From the Cambridge Catalogue website:
"Power Crisis, by former minister and Labor historian Rodney Cavalier, is the latest volume in the Australian Encounters series (jointly published by Cambridge University Press and the National Centre for Australian Studies (NCAS), Monash University). It will be launched in Sydney by Senator John Faulkner, who may well have some words about the current plight of Australian Labor, and MCed by Dr Tony Moore, commissioning editor of Australian Encounters and Director of NCAS.

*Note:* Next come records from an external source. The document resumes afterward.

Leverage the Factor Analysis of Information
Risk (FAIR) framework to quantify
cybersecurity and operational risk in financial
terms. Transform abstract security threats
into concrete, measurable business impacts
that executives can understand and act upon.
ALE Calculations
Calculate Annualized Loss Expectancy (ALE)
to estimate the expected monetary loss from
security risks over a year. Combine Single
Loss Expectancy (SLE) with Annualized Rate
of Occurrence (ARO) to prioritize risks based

Power Crisis is an explosive account of the self-destruction of the New South Wales Labor government, which has seen a turnover of four premiers in five years. Cavalier exposes the backstage dramas of the ALP and tells the story not told by the media. He draws on history to illuminate the crisis. Featuring interviews with ex-premiers Iemma and Rees, this book contrasts the current turmoil and self-indulgence within New South Wales Labor over generations before, and asks, “What went wrong?”

“This is a forensic and penetrating analysis of the crisis facing modern Labor. Cavalier is unrivalled in his ability to identify the dilemmas of the present but locate them in historical context.”
– Paul Kelly, The Australian
“Rodney Cavalier analyses the root causes of the crisis to explain why government in NSW has become a grim game of musical chairs. He reveals a bitter conflict between an elected Labor government and the party that created it. The problem for modern Labor is the hijacking of party and government by a professional political class — operatives on big salaries with minimal life experience or connection to the broader community”
– Dr. Tony Moore, Director of NCAS
- and doesn't this also apply, and minimum concern for our workers, not only for the state of NSW, but for our country of Australia.